PSAT1 is an enzyme involved in serine synthesis. PSAT1 overexpression correlates to poor prognosis in colon cancer, non-small cell lung cancer and breast cancer (Martens et al., 2005; Pollari et al., 2012; Vié et al., 2008; Yang et al., 2015). To date, no report has focused on PSAT1 in EC. Yan et al. (2015) demonstrated that miRNA-340 inhibits esophageal cancer cell proliferation and invasion. PSAT1 overexpression is a marker for poor prognosis in nasopharyngeal carcinoma, as well (Liao et al., 2016). Based on our research, we believe that lncRNA C2orf48 can mediate PSAT1 expression by competing with miR-195, thereby promoting EC progression.
To summarize, we constructed a ceRNA topological network based on RNA-seq and miRNA-seq data of EC in the TCGA public database, analyzed correlations of nodes in the network to patient survival, and identified multiple RNAs that possibly affect prognosis at the transcriptional level. We describe a C2orf48-hsa-mir-195 ceRNA functional model associated with EC development and prognosis, and verified prognostic RNA expression using external data.

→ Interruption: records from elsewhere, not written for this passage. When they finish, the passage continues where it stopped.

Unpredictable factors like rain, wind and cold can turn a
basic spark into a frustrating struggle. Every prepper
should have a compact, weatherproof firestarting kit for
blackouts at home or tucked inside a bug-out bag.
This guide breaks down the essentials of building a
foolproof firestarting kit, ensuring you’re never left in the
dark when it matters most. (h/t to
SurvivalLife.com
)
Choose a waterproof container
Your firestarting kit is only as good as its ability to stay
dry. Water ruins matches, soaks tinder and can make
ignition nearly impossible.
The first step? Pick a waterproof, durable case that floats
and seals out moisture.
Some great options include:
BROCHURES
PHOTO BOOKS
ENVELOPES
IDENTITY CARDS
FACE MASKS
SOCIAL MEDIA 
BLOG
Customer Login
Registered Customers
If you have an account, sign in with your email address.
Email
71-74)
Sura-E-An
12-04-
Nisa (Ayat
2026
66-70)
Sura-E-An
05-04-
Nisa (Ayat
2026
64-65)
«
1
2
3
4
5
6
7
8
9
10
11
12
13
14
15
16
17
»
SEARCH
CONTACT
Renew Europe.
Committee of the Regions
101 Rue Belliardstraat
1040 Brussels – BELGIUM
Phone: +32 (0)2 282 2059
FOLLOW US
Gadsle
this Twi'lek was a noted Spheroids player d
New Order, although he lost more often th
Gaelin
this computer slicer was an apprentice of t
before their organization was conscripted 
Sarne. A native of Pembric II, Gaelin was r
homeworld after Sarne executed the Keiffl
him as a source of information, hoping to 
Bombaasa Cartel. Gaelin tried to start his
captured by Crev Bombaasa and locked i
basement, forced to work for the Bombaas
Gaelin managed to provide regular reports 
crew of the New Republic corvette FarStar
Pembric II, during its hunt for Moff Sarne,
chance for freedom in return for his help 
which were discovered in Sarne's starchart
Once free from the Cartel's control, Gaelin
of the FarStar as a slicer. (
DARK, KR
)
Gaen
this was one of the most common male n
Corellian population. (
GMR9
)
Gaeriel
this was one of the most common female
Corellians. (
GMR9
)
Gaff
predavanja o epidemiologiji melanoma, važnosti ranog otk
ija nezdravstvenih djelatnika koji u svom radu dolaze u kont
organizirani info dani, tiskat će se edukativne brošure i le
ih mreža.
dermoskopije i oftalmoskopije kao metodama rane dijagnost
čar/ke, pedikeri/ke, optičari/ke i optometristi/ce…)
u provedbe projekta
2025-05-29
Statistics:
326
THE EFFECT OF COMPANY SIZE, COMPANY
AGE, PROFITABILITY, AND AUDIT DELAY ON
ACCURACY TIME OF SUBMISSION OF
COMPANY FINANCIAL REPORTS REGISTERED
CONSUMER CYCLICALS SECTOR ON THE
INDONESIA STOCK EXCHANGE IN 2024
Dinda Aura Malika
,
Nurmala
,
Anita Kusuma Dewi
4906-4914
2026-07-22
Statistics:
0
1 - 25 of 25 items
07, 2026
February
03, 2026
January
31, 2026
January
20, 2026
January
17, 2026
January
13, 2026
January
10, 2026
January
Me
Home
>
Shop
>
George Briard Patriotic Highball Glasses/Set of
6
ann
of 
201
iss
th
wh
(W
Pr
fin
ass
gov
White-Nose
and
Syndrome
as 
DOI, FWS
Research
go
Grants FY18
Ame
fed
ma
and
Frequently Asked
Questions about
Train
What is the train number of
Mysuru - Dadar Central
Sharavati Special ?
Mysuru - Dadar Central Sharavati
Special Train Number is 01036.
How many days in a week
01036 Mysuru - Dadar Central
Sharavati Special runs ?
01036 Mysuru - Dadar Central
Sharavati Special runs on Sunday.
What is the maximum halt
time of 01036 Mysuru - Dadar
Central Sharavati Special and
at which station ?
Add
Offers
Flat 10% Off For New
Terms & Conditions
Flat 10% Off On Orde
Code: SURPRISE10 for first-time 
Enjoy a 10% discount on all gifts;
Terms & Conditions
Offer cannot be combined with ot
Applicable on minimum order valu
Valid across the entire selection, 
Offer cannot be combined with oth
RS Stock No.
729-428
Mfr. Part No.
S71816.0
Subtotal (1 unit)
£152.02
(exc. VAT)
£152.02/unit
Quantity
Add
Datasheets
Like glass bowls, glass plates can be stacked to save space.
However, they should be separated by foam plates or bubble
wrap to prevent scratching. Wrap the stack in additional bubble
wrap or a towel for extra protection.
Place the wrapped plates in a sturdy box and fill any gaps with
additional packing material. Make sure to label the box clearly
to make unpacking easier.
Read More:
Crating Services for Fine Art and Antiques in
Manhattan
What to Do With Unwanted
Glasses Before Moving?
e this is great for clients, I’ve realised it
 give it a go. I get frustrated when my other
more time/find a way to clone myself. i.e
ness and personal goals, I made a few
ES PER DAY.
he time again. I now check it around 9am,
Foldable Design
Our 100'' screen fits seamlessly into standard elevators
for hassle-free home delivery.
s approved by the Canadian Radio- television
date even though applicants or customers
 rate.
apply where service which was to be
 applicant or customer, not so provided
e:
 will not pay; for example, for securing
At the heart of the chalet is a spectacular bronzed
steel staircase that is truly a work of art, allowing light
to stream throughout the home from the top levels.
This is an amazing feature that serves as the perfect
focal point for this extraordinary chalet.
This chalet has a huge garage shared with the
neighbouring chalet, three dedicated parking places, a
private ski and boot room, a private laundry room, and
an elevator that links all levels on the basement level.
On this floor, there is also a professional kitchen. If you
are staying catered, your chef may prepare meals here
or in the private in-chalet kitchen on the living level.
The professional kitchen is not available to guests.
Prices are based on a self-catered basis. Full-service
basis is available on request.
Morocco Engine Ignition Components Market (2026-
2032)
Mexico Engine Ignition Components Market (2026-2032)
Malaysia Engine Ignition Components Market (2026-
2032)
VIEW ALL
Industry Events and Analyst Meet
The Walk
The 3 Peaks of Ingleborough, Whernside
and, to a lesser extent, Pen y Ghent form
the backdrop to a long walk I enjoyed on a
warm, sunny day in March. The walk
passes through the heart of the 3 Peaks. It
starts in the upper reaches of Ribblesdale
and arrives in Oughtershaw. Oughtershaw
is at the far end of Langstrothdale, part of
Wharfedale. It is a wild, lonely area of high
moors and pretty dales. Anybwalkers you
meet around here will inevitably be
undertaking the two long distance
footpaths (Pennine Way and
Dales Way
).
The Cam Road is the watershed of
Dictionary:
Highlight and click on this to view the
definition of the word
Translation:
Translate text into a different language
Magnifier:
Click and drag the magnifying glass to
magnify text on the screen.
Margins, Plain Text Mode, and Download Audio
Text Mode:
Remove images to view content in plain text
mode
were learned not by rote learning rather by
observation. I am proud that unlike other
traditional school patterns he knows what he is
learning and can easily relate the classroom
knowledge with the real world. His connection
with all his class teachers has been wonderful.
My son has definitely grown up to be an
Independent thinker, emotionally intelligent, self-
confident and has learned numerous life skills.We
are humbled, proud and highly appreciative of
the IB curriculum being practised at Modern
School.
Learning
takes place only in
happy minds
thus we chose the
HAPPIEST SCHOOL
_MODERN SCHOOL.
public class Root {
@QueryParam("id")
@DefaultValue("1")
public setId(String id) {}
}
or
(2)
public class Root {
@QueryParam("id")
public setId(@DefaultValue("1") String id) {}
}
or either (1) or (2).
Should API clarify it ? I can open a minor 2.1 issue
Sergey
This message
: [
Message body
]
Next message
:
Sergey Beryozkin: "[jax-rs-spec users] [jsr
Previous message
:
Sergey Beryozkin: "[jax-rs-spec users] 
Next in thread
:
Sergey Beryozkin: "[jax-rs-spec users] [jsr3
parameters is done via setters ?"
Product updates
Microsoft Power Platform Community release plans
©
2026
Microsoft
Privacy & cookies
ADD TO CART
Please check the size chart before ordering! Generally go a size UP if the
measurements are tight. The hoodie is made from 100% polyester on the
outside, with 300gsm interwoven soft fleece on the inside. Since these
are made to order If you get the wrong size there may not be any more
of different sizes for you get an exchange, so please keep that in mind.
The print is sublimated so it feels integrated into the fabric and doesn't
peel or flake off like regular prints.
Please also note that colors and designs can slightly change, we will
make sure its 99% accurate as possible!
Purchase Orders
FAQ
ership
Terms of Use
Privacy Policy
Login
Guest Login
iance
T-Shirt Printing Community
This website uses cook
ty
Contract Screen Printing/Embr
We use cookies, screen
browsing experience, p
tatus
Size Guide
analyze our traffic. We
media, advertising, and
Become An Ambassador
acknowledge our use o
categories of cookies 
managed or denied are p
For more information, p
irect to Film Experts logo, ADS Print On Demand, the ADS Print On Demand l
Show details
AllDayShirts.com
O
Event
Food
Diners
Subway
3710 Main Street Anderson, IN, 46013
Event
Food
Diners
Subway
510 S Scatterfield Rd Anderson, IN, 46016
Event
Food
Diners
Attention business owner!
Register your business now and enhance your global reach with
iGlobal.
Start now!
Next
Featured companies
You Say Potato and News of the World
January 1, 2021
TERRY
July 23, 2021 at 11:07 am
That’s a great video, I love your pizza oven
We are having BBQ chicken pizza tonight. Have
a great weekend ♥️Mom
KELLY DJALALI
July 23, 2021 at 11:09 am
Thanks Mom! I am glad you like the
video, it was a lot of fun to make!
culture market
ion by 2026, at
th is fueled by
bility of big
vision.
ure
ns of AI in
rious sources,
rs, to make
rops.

Finally, it should be noted that we did not conduct clinical trials to verify the relationship between the predicted RNA molecules and EC. Clinical studies require appropriate sample sizes and longitudinal designs to verify the results: the purpose of this study is to identify potential prognostic value of lncRNAs, miRNAs and mRNAs by constructing ceRNA networks to serve as a basis for further experimental and clinical research. In addition, the data on normal and cancer samples in the TCGA database are not matched, and therefore our research results also need further validation via sample as well as in vitro and in vivo experiments.